You should now have a local repository with the code in place, and a remote repository with the code in place.

Completion Check

Before proceeding, ensure that you can answer yes to the following questions:

  • Do you have a remote repository with the code in place?
  • Do you have a local repository with the code in place?
  • Does the application run on your local machine and work as expected to register a user and perform CRUD operations around contacts?

Step 1: Introduction to IaC

The first module gives you an introduction to IaC. You'll learn about how to work with Bicep or Terraform to create a simple resource group and storage account. You'll also learn about things like:

  • parameters
  • variables
  • outputs
  • modules
  • scopes

Complete the introductory module then choose one or both of the submodules for Bicep and/or Terraform to learn about IaC and how to work with Bicep or Terraform.

Completion Check

Before moving on, ensure that you have a full understanding of how to create a deployment using Bicep or Terraform. You should be able to answer the following questions:

  • How do you work with parameters and variables?
  • Which type can be passed in from the command line/template file?
  • What is the purpose of outputs?
  • What is the purpose of modules? How do you utilize a module?
  • What is the purpose of scopes? When would you use a scope? When would a scope be implicit?

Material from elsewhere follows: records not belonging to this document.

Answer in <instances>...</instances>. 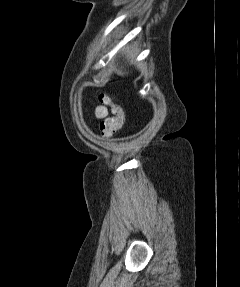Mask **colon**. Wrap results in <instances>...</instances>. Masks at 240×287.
<instances>
[{"label":"colon","instance_id":"5ec220e1","mask_svg":"<svg viewBox=\"0 0 240 287\" xmlns=\"http://www.w3.org/2000/svg\"><path fill=\"white\" fill-rule=\"evenodd\" d=\"M100 101L108 106L112 113V117L105 119L100 124L102 134L109 137L122 127L125 117L124 109L120 104L113 102L106 94L100 96Z\"/></svg>","mask_w":240,"mask_h":287}]
</instances>
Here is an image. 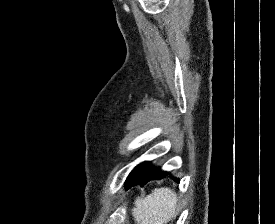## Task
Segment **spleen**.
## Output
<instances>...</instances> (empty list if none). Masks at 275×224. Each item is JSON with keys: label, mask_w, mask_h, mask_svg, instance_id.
I'll list each match as a JSON object with an SVG mask.
<instances>
[{"label": "spleen", "mask_w": 275, "mask_h": 224, "mask_svg": "<svg viewBox=\"0 0 275 224\" xmlns=\"http://www.w3.org/2000/svg\"><path fill=\"white\" fill-rule=\"evenodd\" d=\"M177 202L173 190L156 188L151 194L136 198L132 215L137 224H167L175 215Z\"/></svg>", "instance_id": "spleen-1"}]
</instances>
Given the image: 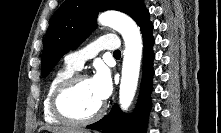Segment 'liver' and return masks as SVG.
Masks as SVG:
<instances>
[{
    "label": "liver",
    "mask_w": 221,
    "mask_h": 133,
    "mask_svg": "<svg viewBox=\"0 0 221 133\" xmlns=\"http://www.w3.org/2000/svg\"><path fill=\"white\" fill-rule=\"evenodd\" d=\"M47 129L51 133H90L88 130L73 129L68 127H41L39 130Z\"/></svg>",
    "instance_id": "liver-1"
}]
</instances>
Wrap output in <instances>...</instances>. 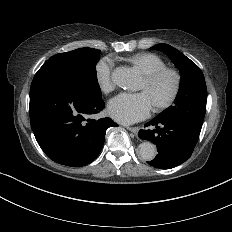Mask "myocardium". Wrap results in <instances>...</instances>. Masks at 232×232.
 Returning a JSON list of instances; mask_svg holds the SVG:
<instances>
[{
    "instance_id": "obj_1",
    "label": "myocardium",
    "mask_w": 232,
    "mask_h": 232,
    "mask_svg": "<svg viewBox=\"0 0 232 232\" xmlns=\"http://www.w3.org/2000/svg\"><path fill=\"white\" fill-rule=\"evenodd\" d=\"M165 74H170L173 77L174 86H173L172 92L169 95V97L157 106V108H156L157 111H162V110L170 107L174 103V101L176 100V98L180 92L181 75L179 74V72L177 70H175L173 68L164 67V68H161V69H159L151 74L144 76V82H145L146 86L152 87Z\"/></svg>"
}]
</instances>
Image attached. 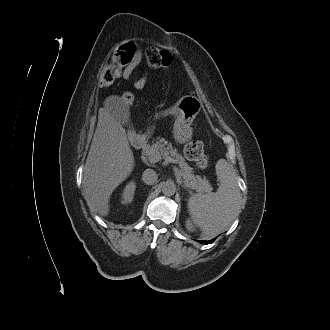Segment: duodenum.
Instances as JSON below:
<instances>
[{"label":"duodenum","mask_w":330,"mask_h":330,"mask_svg":"<svg viewBox=\"0 0 330 330\" xmlns=\"http://www.w3.org/2000/svg\"><path fill=\"white\" fill-rule=\"evenodd\" d=\"M146 136L147 134H139V133H136L135 131H130L129 132V139L132 143L133 146L137 147V148H140L145 140H146Z\"/></svg>","instance_id":"duodenum-1"}]
</instances>
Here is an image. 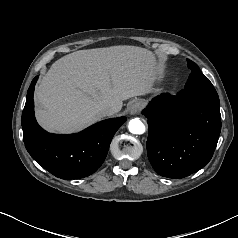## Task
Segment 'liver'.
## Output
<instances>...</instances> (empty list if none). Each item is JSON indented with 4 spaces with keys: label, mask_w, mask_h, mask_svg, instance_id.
<instances>
[{
    "label": "liver",
    "mask_w": 238,
    "mask_h": 238,
    "mask_svg": "<svg viewBox=\"0 0 238 238\" xmlns=\"http://www.w3.org/2000/svg\"><path fill=\"white\" fill-rule=\"evenodd\" d=\"M159 70L147 49L111 46L79 50L52 64L35 92L38 123L50 132L72 133L100 120L99 108L154 91Z\"/></svg>",
    "instance_id": "1"
}]
</instances>
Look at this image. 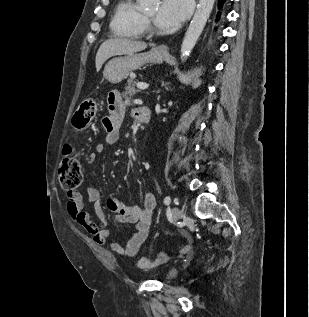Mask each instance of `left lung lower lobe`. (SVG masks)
Returning <instances> with one entry per match:
<instances>
[{"label":"left lung lower lobe","instance_id":"left-lung-lower-lobe-1","mask_svg":"<svg viewBox=\"0 0 309 317\" xmlns=\"http://www.w3.org/2000/svg\"><path fill=\"white\" fill-rule=\"evenodd\" d=\"M225 1H226V0H218V9H219V10L222 9L223 3H224ZM220 14H221V12L219 11V12H218V15H217V18H216L217 21H218L219 18H220Z\"/></svg>","mask_w":309,"mask_h":317}]
</instances>
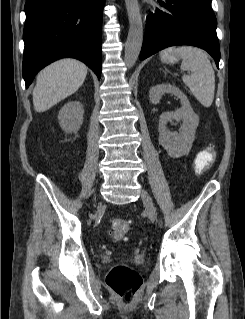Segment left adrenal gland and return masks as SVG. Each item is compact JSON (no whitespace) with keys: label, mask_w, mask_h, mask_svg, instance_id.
Masks as SVG:
<instances>
[{"label":"left adrenal gland","mask_w":245,"mask_h":319,"mask_svg":"<svg viewBox=\"0 0 245 319\" xmlns=\"http://www.w3.org/2000/svg\"><path fill=\"white\" fill-rule=\"evenodd\" d=\"M163 72L166 73V72H168V70L165 68V69L163 70Z\"/></svg>","instance_id":"a2214340"}]
</instances>
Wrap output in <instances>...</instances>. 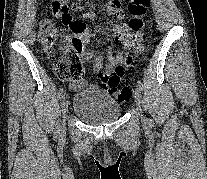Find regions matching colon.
Wrapping results in <instances>:
<instances>
[{
	"mask_svg": "<svg viewBox=\"0 0 207 179\" xmlns=\"http://www.w3.org/2000/svg\"><path fill=\"white\" fill-rule=\"evenodd\" d=\"M53 13H59L64 24H70L72 19L70 12L78 10V7L71 4L70 0H50ZM150 6V0H130L128 4V12L131 16L129 20V28L134 34L129 37L130 42L141 50L147 44L148 36L144 32L146 25L144 16ZM39 37L44 49L48 52L53 60L54 68L58 78L64 82L81 84L85 78V67L77 54L76 44L73 40L69 42V46L62 53H57L53 46L57 39V27L51 19H44L39 28ZM127 65L137 68L139 59L135 57V53L127 51L124 54ZM126 68L117 66L113 73L109 74L104 70L101 74V85L112 96L121 102L128 101L131 98L132 90L126 86H120L121 77L124 75Z\"/></svg>",
	"mask_w": 207,
	"mask_h": 179,
	"instance_id": "colon-1",
	"label": "colon"
}]
</instances>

Step 2: Build the infrastructure

In this step you will build the IaC that will provision the entire environment for the application.

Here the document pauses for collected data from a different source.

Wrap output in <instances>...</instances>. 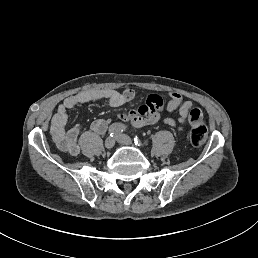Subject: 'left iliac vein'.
I'll use <instances>...</instances> for the list:
<instances>
[{
    "label": "left iliac vein",
    "instance_id": "4c4485c4",
    "mask_svg": "<svg viewBox=\"0 0 258 258\" xmlns=\"http://www.w3.org/2000/svg\"><path fill=\"white\" fill-rule=\"evenodd\" d=\"M116 139H117L118 142H120L124 146L125 145L128 146V145L132 144V139H130V137L127 136V135H123V134L121 135L120 134V135L117 136Z\"/></svg>",
    "mask_w": 258,
    "mask_h": 258
}]
</instances>
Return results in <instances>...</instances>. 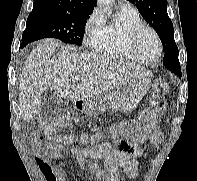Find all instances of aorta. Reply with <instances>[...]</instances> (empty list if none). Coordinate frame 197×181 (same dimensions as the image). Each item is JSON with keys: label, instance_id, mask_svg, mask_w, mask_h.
<instances>
[{"label": "aorta", "instance_id": "762f6f07", "mask_svg": "<svg viewBox=\"0 0 197 181\" xmlns=\"http://www.w3.org/2000/svg\"><path fill=\"white\" fill-rule=\"evenodd\" d=\"M98 4L104 7L106 10H110L114 0H97Z\"/></svg>", "mask_w": 197, "mask_h": 181}]
</instances>
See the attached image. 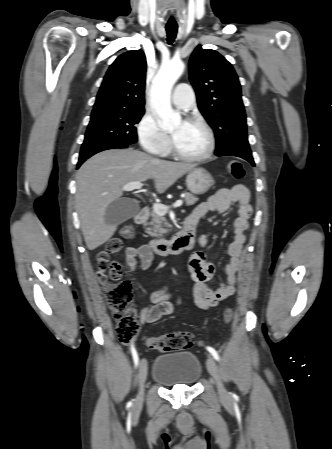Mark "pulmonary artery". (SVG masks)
<instances>
[{"instance_id": "pulmonary-artery-1", "label": "pulmonary artery", "mask_w": 332, "mask_h": 449, "mask_svg": "<svg viewBox=\"0 0 332 449\" xmlns=\"http://www.w3.org/2000/svg\"><path fill=\"white\" fill-rule=\"evenodd\" d=\"M171 100L177 108L181 110H188L195 103V94L189 84L179 83L174 89Z\"/></svg>"}]
</instances>
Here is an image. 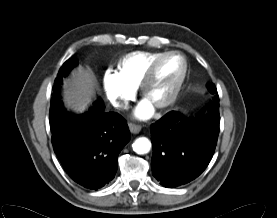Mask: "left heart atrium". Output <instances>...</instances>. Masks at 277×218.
I'll return each instance as SVG.
<instances>
[{
    "instance_id": "39dd6f15",
    "label": "left heart atrium",
    "mask_w": 277,
    "mask_h": 218,
    "mask_svg": "<svg viewBox=\"0 0 277 218\" xmlns=\"http://www.w3.org/2000/svg\"><path fill=\"white\" fill-rule=\"evenodd\" d=\"M153 111V104L144 99L135 109V116L139 119H147L153 114Z\"/></svg>"
}]
</instances>
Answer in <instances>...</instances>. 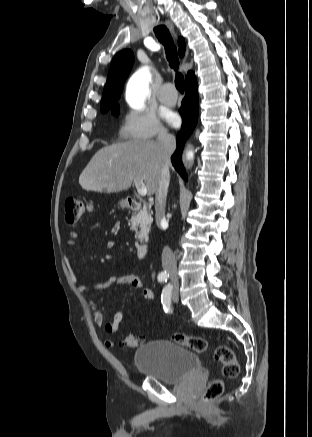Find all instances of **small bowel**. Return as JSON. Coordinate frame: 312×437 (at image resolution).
<instances>
[{"mask_svg": "<svg viewBox=\"0 0 312 437\" xmlns=\"http://www.w3.org/2000/svg\"><path fill=\"white\" fill-rule=\"evenodd\" d=\"M79 236L80 234L78 232L76 231L71 232L69 235V240L66 242V248L75 247L76 240ZM105 244L108 249L114 248V243L112 241H106ZM122 285H126L135 290H139L142 296L148 301L154 299L153 291L149 287H145L141 277L136 274H128L119 277H110L107 280L100 283H96L92 286L79 285L78 290L83 294H87L94 291L104 290L112 286H122ZM88 304L89 307L91 308L93 319L97 326L103 327L105 332L108 334H115L119 331L120 324L123 320V313L121 311H117L113 315L112 319L106 322L104 315L99 310L96 302L89 298ZM104 344L108 348H112L115 346V343L111 340H105Z\"/></svg>", "mask_w": 312, "mask_h": 437, "instance_id": "small-bowel-1", "label": "small bowel"}]
</instances>
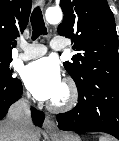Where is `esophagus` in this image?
I'll return each mask as SVG.
<instances>
[{"instance_id":"esophagus-1","label":"esophagus","mask_w":119,"mask_h":141,"mask_svg":"<svg viewBox=\"0 0 119 141\" xmlns=\"http://www.w3.org/2000/svg\"><path fill=\"white\" fill-rule=\"evenodd\" d=\"M39 3H44V1H39L36 0L35 4H39ZM43 127L47 132H53L56 129V124L55 121L53 120V118L49 115H47L45 117L44 123H43Z\"/></svg>"}]
</instances>
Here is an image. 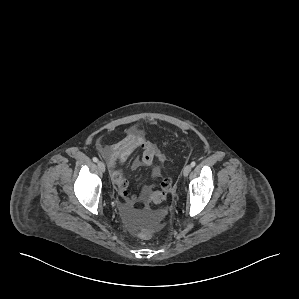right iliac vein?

Complete the introductory module then choose one or both of the submodules for Bicep and/or Terraform to learn about IaC and how to work with Bicep or Terraform.

Overall Architecture

It will be helpful to remember the overall architecture for build order and dependencies. This diagram can be used to visualize the final solution.

"Overall Architecture"

Completion Check

The following resources are needed to complete this walkthrough:

  • Resource Group
  • Log Analytics Workspace
  • Application Insights
  • App Service Plan
  • App Service
  • Azure SQL Server
  • Key Vault

Step 3: Build CI/CD to deploy the application

In this step you will build out the CI/CD pipeline to deploy the application to Azure. You will use GitHub Actions to build the pipeline (or another pipeline/action from another source control provider). This part will be the same regardless of which architecture you choose to use for the IaC.

Completion Check

At the end of this step, you have a working deployment for any code changes, which deploy the application to your Azure environment.

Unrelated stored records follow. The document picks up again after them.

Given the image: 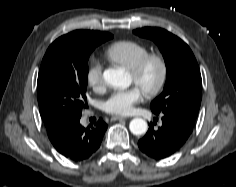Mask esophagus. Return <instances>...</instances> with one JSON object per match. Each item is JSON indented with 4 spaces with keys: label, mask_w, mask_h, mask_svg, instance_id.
I'll return each mask as SVG.
<instances>
[{
    "label": "esophagus",
    "mask_w": 236,
    "mask_h": 187,
    "mask_svg": "<svg viewBox=\"0 0 236 187\" xmlns=\"http://www.w3.org/2000/svg\"><path fill=\"white\" fill-rule=\"evenodd\" d=\"M125 119H127V117H124V116H112L111 117L112 121L125 120Z\"/></svg>",
    "instance_id": "esophagus-1"
}]
</instances>
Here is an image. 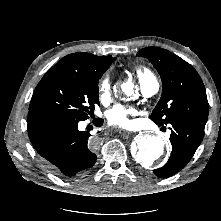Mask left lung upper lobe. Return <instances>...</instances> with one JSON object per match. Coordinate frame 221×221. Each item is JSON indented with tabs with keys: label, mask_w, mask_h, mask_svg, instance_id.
<instances>
[{
	"label": "left lung upper lobe",
	"mask_w": 221,
	"mask_h": 221,
	"mask_svg": "<svg viewBox=\"0 0 221 221\" xmlns=\"http://www.w3.org/2000/svg\"><path fill=\"white\" fill-rule=\"evenodd\" d=\"M137 56L148 58L162 79V96L150 119L158 126L180 120L205 128L209 107L204 84L196 70L159 47L143 48Z\"/></svg>",
	"instance_id": "5c2ea615"
}]
</instances>
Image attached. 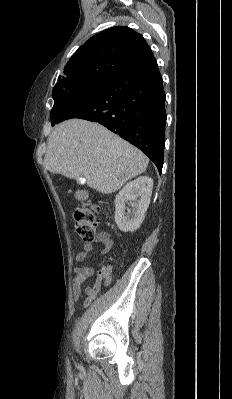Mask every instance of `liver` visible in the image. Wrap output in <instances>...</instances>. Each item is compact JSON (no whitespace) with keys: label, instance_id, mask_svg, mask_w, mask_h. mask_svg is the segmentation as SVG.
<instances>
[{"label":"liver","instance_id":"liver-1","mask_svg":"<svg viewBox=\"0 0 232 399\" xmlns=\"http://www.w3.org/2000/svg\"><path fill=\"white\" fill-rule=\"evenodd\" d=\"M46 170L67 178H86L89 188L112 194L145 172L149 160L104 126L67 120L55 126L44 158Z\"/></svg>","mask_w":232,"mask_h":399}]
</instances>
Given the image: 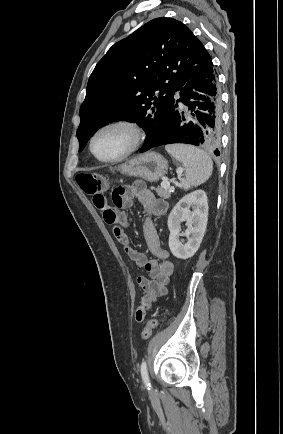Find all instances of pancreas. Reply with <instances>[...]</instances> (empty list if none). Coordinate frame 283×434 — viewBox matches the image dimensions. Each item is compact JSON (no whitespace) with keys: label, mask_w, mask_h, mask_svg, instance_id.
<instances>
[{"label":"pancreas","mask_w":283,"mask_h":434,"mask_svg":"<svg viewBox=\"0 0 283 434\" xmlns=\"http://www.w3.org/2000/svg\"><path fill=\"white\" fill-rule=\"evenodd\" d=\"M173 189H174L173 187L164 188L161 186L156 189V193L158 194V196L164 199H168L170 198Z\"/></svg>","instance_id":"1"}]
</instances>
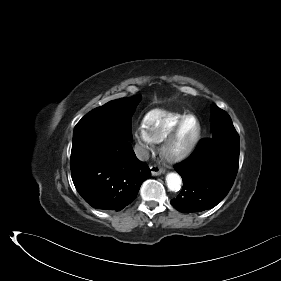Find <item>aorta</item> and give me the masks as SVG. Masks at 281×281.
<instances>
[{"label": "aorta", "instance_id": "762f6f07", "mask_svg": "<svg viewBox=\"0 0 281 281\" xmlns=\"http://www.w3.org/2000/svg\"><path fill=\"white\" fill-rule=\"evenodd\" d=\"M181 182V177L177 173H168L166 176V183L170 191H179Z\"/></svg>", "mask_w": 281, "mask_h": 281}]
</instances>
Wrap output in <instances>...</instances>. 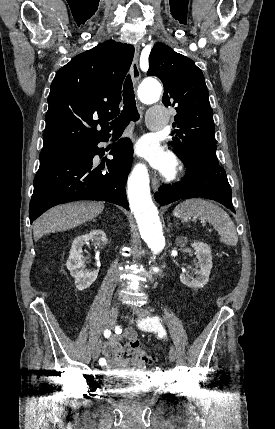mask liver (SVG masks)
Instances as JSON below:
<instances>
[{
  "instance_id": "liver-1",
  "label": "liver",
  "mask_w": 275,
  "mask_h": 429,
  "mask_svg": "<svg viewBox=\"0 0 275 429\" xmlns=\"http://www.w3.org/2000/svg\"><path fill=\"white\" fill-rule=\"evenodd\" d=\"M104 209L102 202H74L48 210L33 224L37 241L43 235L72 229L99 215Z\"/></svg>"
}]
</instances>
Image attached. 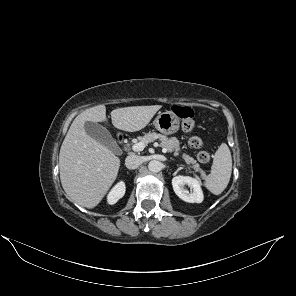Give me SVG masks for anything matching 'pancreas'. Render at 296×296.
Masks as SVG:
<instances>
[{
    "label": "pancreas",
    "instance_id": "obj_1",
    "mask_svg": "<svg viewBox=\"0 0 296 296\" xmlns=\"http://www.w3.org/2000/svg\"><path fill=\"white\" fill-rule=\"evenodd\" d=\"M159 139L161 141L160 146L162 148L167 149L169 152H174V156H178L180 153V143L179 140L176 137L168 138L166 136H163L161 134H157L155 132H149L145 134L144 136L138 137V140L140 142H144L146 145L148 143L153 142L154 140ZM182 158L185 160V162L188 165H191V167L196 171L200 172L202 176H204L203 170L200 168V165L196 162V160L192 157H190L188 154H182Z\"/></svg>",
    "mask_w": 296,
    "mask_h": 296
}]
</instances>
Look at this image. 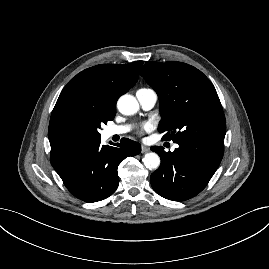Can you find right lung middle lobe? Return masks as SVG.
I'll list each match as a JSON object with an SVG mask.
<instances>
[{
	"label": "right lung middle lobe",
	"mask_w": 269,
	"mask_h": 269,
	"mask_svg": "<svg viewBox=\"0 0 269 269\" xmlns=\"http://www.w3.org/2000/svg\"><path fill=\"white\" fill-rule=\"evenodd\" d=\"M114 116H97L94 118L89 119L86 122V130L88 134V139H97L100 138L99 129L101 128V125L107 124L108 120H113Z\"/></svg>",
	"instance_id": "obj_1"
}]
</instances>
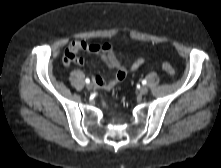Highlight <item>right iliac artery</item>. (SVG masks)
Returning <instances> with one entry per match:
<instances>
[{
    "instance_id": "1",
    "label": "right iliac artery",
    "mask_w": 221,
    "mask_h": 168,
    "mask_svg": "<svg viewBox=\"0 0 221 168\" xmlns=\"http://www.w3.org/2000/svg\"><path fill=\"white\" fill-rule=\"evenodd\" d=\"M85 82H86L87 84H89V83H90V79H89V78H86V79H85Z\"/></svg>"
}]
</instances>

Step 4: Azure App Configuration

If there is enough remaining time, adding the Azure App Configuration to share resources is a great way to continue to learn. This step will only require additional changes to existing deployments, so there is no common step, just pick the one that you want to work with and complete the activity

Complete one of the following:

Completion Check

At the end of this step, you have added Azure App Configuration and reconfigured the code to leverage the configuration instead of the KeyVault.

In addition to the resources in part 2, you should have the following resources:

  • Azure App Configuration

Conclusion

In this walkthrough, you learned how to work with IaC using Bicep and/or Terraform. You then learned how to automate the deployment of your IaC pipeline to ensure your architecture is built consistently at Azure.

You completed the circle by learning how to build a CI/CD pipeline to deploy the application to Azure.

You should now feel confident that you have the understanding and skills to build out IaC and CI/CD pipelines for your own applications.